**Exercise instructions**
Return each record unchanged and drop the images.

··· Records

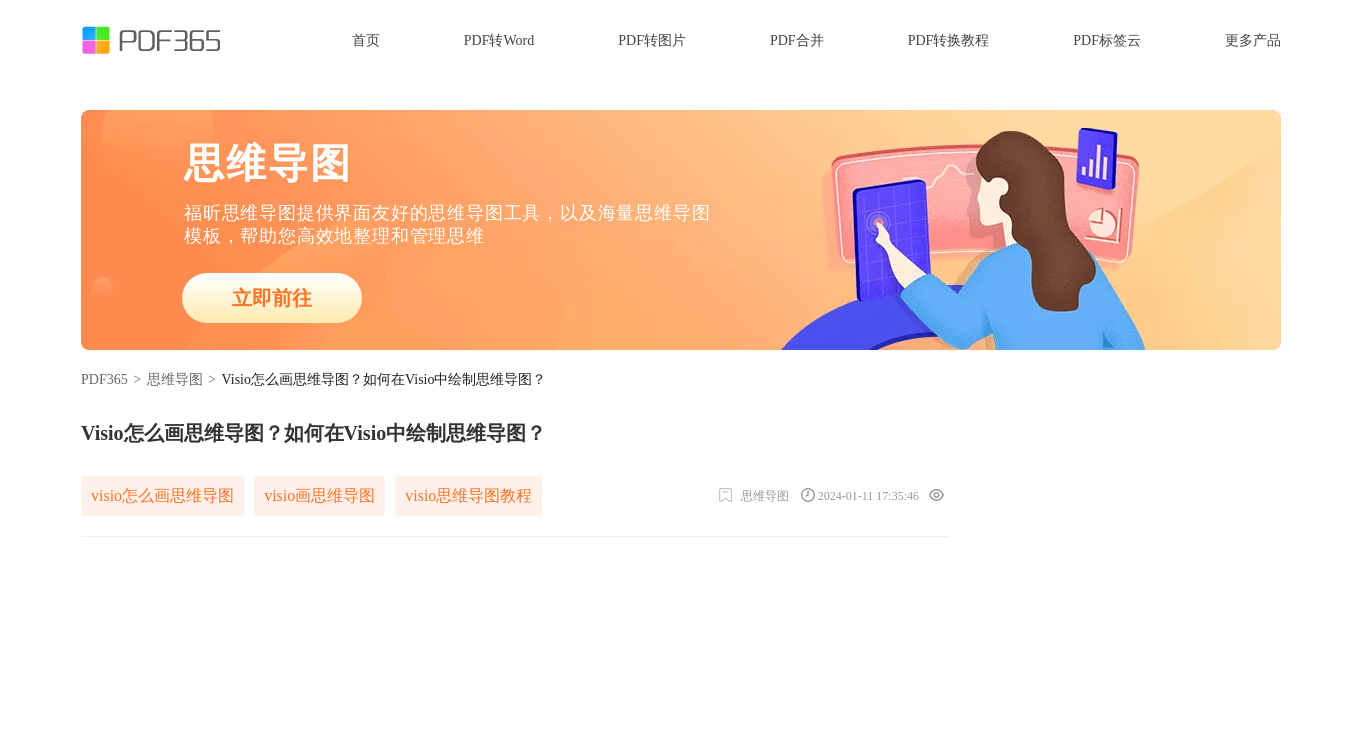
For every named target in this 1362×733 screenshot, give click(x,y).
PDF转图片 (652, 40)
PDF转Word (499, 40)
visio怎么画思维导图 (162, 495)
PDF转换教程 (949, 40)
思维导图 (175, 379)
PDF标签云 (1107, 40)
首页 (366, 40)
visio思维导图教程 (468, 495)
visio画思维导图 (319, 495)
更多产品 (1253, 40)
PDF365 (104, 379)
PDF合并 (797, 40)
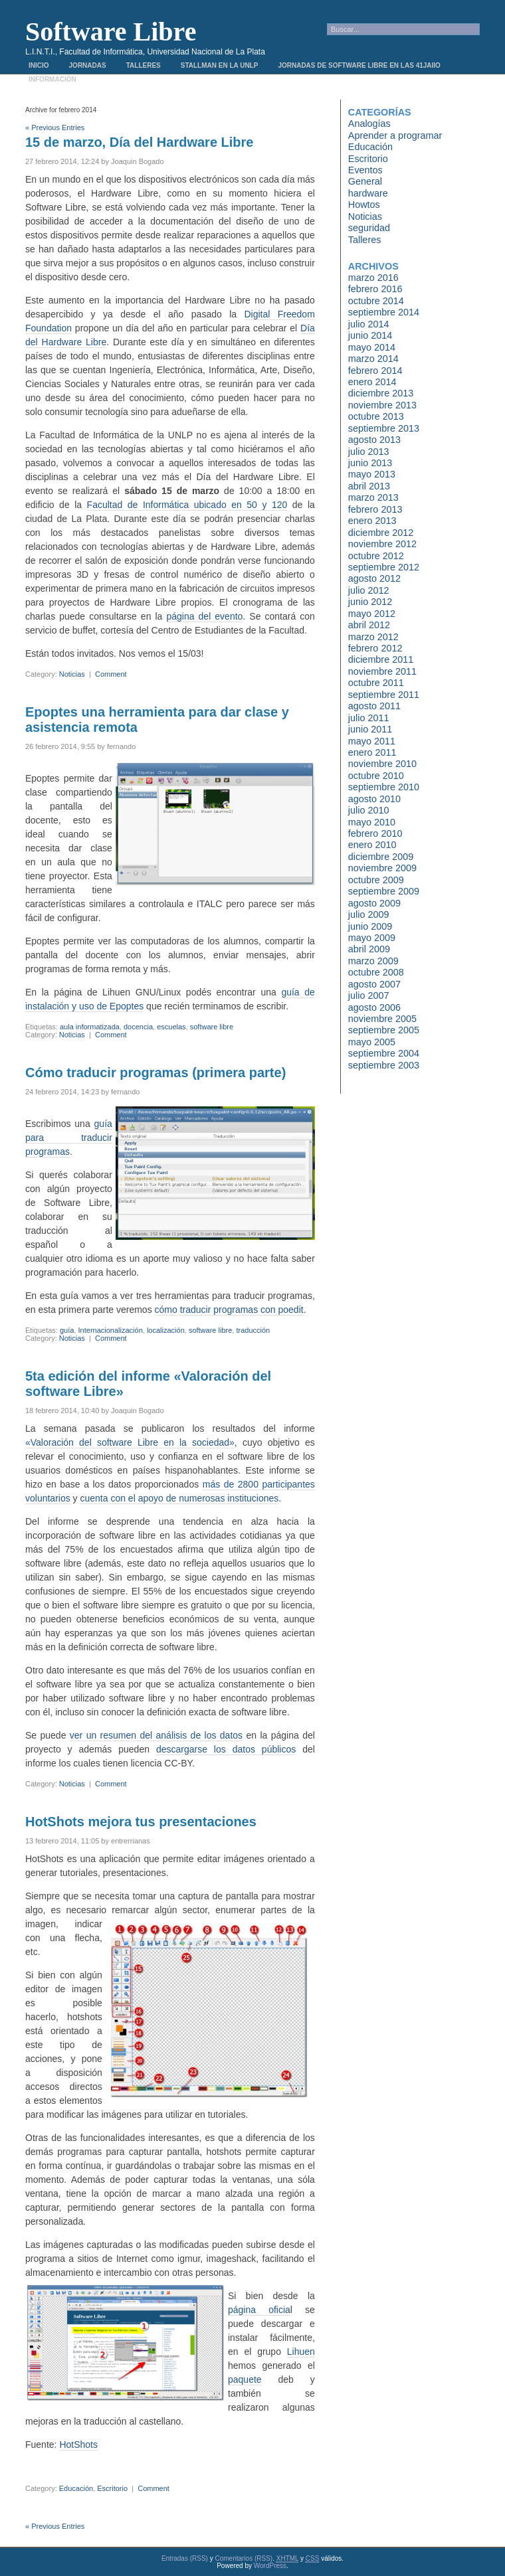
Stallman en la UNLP (219, 65)
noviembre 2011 (382, 671)
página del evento (204, 616)
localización (166, 1330)
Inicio (39, 65)
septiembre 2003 (383, 1065)
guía (67, 1330)
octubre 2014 (376, 301)
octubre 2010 (376, 775)
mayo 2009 (371, 937)
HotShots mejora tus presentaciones (140, 1821)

······

**Your response**
For every named target in this 1362×733 screenshot, give click(x,y).
PDF转图片 (652, 40)
PDF转Word (499, 40)
visio怎么画思维导图 (162, 495)
PDF转换教程 (949, 40)
思维导图 (175, 379)
PDF标签云 (1107, 40)
首页 (366, 40)
visio思维导图教程 (468, 495)
visio画思维导图 (319, 495)
更多产品 (1253, 40)
PDF365 (104, 379)
PDF合并 (797, 40)
Stallman en la UNLP (219, 65)
noviembre 2011 (382, 671)
página del evento (204, 616)
localización (166, 1330)
Inicio (39, 65)
septiembre 2003 (383, 1065)
guía (67, 1330)
octubre 2014 (376, 301)
octubre 2010 (376, 775)
mayo 2009 (371, 937)
HotShots mejora tus presentaciones (140, 1821)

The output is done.